### Provided data
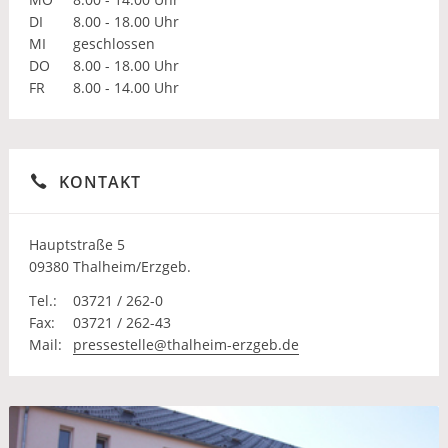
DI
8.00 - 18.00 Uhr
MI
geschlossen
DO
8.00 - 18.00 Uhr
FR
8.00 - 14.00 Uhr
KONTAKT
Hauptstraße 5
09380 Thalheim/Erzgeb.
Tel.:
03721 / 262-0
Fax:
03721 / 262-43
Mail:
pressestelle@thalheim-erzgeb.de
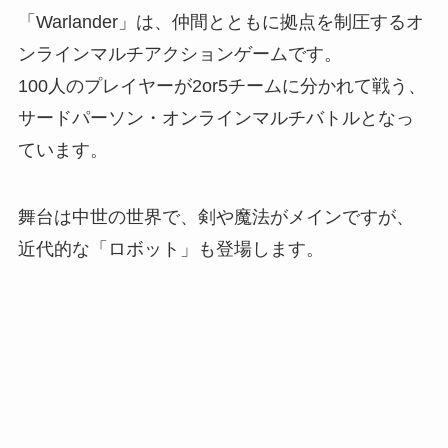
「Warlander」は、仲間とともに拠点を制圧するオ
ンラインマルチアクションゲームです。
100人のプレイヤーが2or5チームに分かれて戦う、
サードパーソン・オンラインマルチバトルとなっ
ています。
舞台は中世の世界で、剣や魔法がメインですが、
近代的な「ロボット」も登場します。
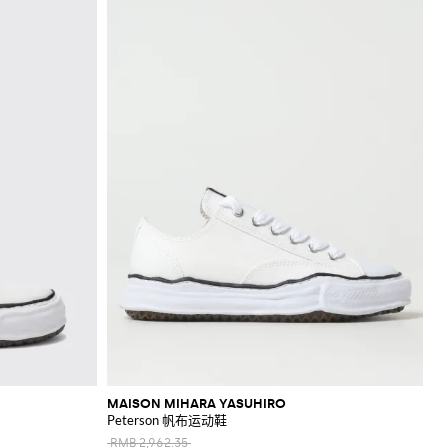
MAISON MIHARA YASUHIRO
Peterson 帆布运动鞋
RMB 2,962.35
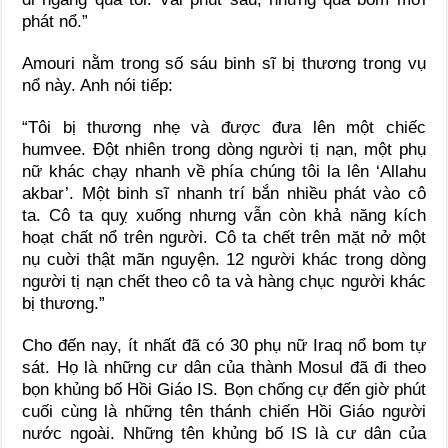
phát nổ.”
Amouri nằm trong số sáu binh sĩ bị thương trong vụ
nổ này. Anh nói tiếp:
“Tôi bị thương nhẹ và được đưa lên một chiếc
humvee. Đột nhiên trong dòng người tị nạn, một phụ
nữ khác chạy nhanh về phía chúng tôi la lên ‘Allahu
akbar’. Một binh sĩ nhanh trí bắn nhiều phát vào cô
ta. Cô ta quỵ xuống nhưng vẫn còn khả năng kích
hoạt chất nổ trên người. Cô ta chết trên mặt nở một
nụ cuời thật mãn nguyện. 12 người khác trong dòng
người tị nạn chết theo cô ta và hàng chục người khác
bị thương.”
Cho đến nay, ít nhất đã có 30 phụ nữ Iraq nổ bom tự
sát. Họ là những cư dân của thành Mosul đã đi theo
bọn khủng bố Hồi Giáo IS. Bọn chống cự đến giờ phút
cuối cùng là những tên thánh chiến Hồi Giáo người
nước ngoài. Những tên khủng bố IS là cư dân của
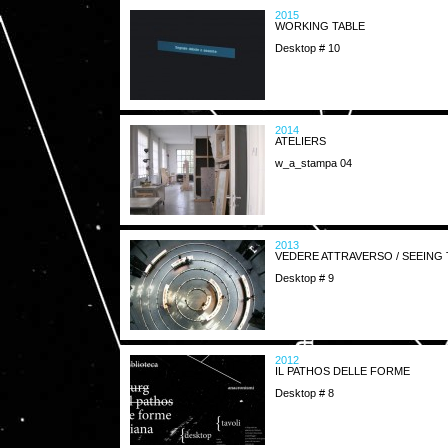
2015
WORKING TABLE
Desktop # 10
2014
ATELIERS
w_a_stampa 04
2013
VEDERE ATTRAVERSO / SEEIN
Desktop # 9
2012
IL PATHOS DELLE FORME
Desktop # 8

### How to complete this task
Transcribe, word for word, only the material from its opening line through the line containing "ta. Cô ta quỵ", both ends included, and omit the pictures.

### Solution
DI
8.00 - 18.00 Uhr
MI
geschlossen
DO
8.00 - 18.00 Uhr
FR
8.00 - 14.00 Uhr
KONTAKT
Hauptstraße 5
09380 Thalheim/Erzgeb.
Tel.:
03721 / 262-0
Fax:
03721 / 262-43
Mail:
pressestelle@thalheim-erzgeb.de
「Warlander」は、仲間とともに拠点を制圧するオ
ンラインマルチアクションゲームです。
100人のプレイヤーが2or5チームに分かれて戦う、
サードパーソン・オンラインマルチバトルとなっ
ています。
舞台は中世の世界で、剣や魔法がメインですが、
近代的な「ロボット」も登場します。
MAISON MIHARA YASUHIRO
Peterson 帆布运动鞋
RMB 2,962.35
phát nổ.”
Amouri nằm trong số sáu binh sĩ bị thương trong vụ
nổ này. Anh nói tiếp:
“Tôi bị thương nhẹ và được đưa lên một chiếc
humvee. Đột nhiên trong dòng người tị nạn, một phụ
nữ khác chạy nhanh về phía chúng tôi la lên ‘Allahu
akbar’. Một binh sĩ nhanh trí bắn nhiều phát vào cô
ta. Cô ta quỵ xuống nhưng vẫn còn khả năng kích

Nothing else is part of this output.